Say how many lines of the records include the string "Phantom". Nothing else belongs in the answer.

▽

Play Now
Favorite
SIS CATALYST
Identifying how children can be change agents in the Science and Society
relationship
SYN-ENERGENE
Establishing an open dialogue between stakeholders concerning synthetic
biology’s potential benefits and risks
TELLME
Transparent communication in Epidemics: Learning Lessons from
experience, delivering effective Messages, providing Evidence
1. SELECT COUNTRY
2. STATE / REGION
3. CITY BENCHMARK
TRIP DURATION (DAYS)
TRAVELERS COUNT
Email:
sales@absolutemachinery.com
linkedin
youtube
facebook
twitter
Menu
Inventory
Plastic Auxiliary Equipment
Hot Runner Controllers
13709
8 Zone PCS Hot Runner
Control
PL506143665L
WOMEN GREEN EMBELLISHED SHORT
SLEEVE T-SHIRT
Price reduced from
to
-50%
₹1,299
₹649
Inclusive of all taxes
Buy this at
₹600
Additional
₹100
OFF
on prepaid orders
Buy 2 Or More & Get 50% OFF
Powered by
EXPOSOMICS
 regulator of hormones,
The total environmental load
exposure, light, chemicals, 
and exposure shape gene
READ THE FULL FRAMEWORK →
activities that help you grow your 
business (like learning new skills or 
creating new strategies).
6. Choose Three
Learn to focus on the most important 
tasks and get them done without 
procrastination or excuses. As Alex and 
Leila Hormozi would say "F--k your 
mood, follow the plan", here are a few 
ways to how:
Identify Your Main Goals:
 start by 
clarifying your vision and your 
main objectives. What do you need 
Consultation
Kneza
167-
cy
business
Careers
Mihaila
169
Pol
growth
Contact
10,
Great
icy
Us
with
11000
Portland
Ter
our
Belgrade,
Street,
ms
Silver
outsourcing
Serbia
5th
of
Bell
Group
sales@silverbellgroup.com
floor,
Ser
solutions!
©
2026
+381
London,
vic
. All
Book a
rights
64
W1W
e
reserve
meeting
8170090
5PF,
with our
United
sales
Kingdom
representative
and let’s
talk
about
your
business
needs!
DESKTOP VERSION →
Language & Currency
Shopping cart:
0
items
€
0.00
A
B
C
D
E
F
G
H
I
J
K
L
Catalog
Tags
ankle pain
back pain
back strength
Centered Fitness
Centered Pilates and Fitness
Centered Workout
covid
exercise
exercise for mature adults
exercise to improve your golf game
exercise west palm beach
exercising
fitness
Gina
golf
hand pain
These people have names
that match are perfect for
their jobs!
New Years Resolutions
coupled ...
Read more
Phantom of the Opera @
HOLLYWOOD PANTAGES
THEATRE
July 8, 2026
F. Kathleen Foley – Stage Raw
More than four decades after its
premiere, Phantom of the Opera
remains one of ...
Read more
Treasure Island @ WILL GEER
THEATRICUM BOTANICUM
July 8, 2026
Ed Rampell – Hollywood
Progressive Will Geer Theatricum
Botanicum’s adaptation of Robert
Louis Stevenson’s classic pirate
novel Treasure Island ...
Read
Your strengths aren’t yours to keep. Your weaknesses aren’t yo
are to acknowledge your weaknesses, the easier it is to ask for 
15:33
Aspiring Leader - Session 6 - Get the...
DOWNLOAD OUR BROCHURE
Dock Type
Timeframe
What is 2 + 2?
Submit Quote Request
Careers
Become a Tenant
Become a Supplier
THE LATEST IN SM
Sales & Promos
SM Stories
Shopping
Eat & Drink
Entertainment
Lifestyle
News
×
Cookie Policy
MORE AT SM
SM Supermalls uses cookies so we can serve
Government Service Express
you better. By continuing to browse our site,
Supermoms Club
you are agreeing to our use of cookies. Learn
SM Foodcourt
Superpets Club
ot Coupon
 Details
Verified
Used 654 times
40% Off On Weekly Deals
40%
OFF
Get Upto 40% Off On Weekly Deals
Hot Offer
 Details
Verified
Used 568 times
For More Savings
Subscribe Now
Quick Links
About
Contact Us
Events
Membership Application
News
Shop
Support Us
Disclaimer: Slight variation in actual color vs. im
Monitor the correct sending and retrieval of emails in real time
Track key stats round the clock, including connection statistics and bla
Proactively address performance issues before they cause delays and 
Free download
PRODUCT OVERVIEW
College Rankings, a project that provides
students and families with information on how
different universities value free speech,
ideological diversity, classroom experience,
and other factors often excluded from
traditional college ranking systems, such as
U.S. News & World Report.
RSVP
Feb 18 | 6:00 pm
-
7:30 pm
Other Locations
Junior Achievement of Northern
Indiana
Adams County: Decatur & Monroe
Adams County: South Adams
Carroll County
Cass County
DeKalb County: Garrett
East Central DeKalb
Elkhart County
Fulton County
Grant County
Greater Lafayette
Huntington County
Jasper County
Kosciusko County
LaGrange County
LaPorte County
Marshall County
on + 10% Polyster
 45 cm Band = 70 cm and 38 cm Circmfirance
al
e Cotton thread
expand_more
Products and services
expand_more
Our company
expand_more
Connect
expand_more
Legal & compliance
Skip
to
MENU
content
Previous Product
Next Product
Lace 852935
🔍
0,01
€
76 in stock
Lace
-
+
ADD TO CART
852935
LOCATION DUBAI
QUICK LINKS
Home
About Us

△

:: SOLVED PROBLEM ::
2